[RECORDS FOR THE EXERCISE — start]

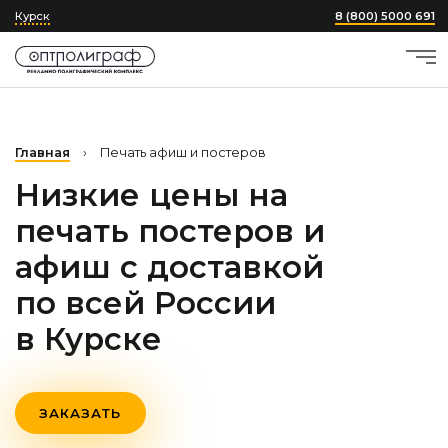
Курск
8 (800) 5000 691
Главная
›
Печать афиш и постеров
Низкие цены на
печать постеров и
афиш с доставкой
по всей России
в Курске
ЗАКАЗАТЬ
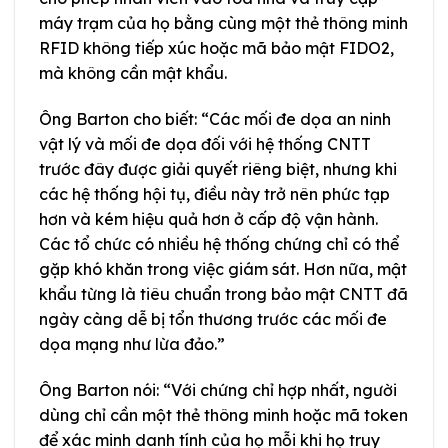
máy trạm của họ bằng cùng một thẻ thông minh
RFID không tiếp xúc hoặc mã bảo mật FIDO2,
mà không cần mật khẩu.
Ông Barton cho biết: “Các mối đe dọa an ninh
vật lý và mối đe dọa đối với hệ thống CNTT
trước đây được giải quyết riêng biệt, nhưng khi
các hệ thống hội tụ, điều này trở nên phức tạp
hơn và kém hiệu quả hơn ở cấp độ vận hành.
Các tổ chức có nhiều hệ thống chứng chỉ có thể
gặp khó khăn trong việc giám sát. Hơn nữa, mật
khẩu từng là tiêu chuẩn trong bảo mật CNTT đã
ngày càng dễ bị tổn thương trước các mối đe
dọa mạng như lừa đảo.”
Ông Barton nói: “Với chứng chỉ hợp nhất, người
dùng chỉ cần một thẻ thông minh hoặc mã token
để xác minh danh tính của họ mỗi khi họ truy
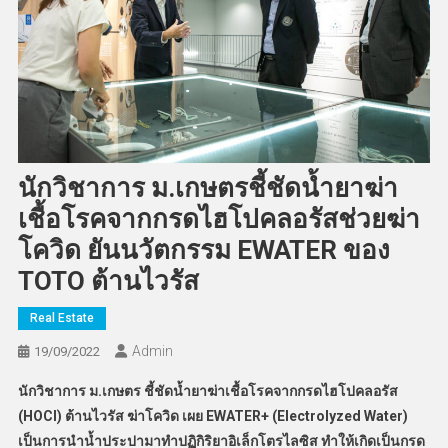
นักวิชาการ ม.เกษตรชี้ชัดน้ำยาฆ่า
เชื้อโรคจากกรดไฮโปคลอรัสช่วยฆ่า
โควิด ยันนวัตกรรม EWATER ของ
TOTO ต้านไวรัส
Real Estate
Admin
19/09/2022
นักวิชาการ ม.เกษตร ชี้ชัดน้ำยาฆ่าเชื้อโรคจากกรดไฮโปคลอรัส
(
HOCl) ต้านไวรัส ฆ่าโควิด เผย EWATER+ (Electrolyzed Water)
เป็นการนำน้ำประปามาทำปฏิกิริยาอิเล็กโตรไลซิส ทำให้เกิดเป็นกรด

[RECORDS FOR THE EXERCISE — finish]

* _AIM OF THE EXERCISE_
Working from the records above, set down word for word everything from the line containing "афиш с доставкой" down to the line containing "gặp khó khăn", ends included, minus the pictures.

* _COMPLETED EXERCISE_
афиш с доставкой
по всей России
в Курске
ЗАКАЗАТЬ
máy trạm của họ bằng cùng một thẻ thông minh
RFID không tiếp xúc hoặc mã bảo mật FIDO2,
mà không cần mật khẩu.
Ông Barton cho biết: “Các mối đe dọa an ninh
vật lý và mối đe dọa đối với hệ thống CNTT
trước đây được giải quyết riêng biệt, nhưng khi
các hệ thống hội tụ, điều này trở nên phức tạp
hơn và kém hiệu quả hơn ở cấp độ vận hành.
Các tổ chức có nhiều hệ thống chứng chỉ có thể
gặp khó khăn trong việc giám sát. Hơn nữa, mật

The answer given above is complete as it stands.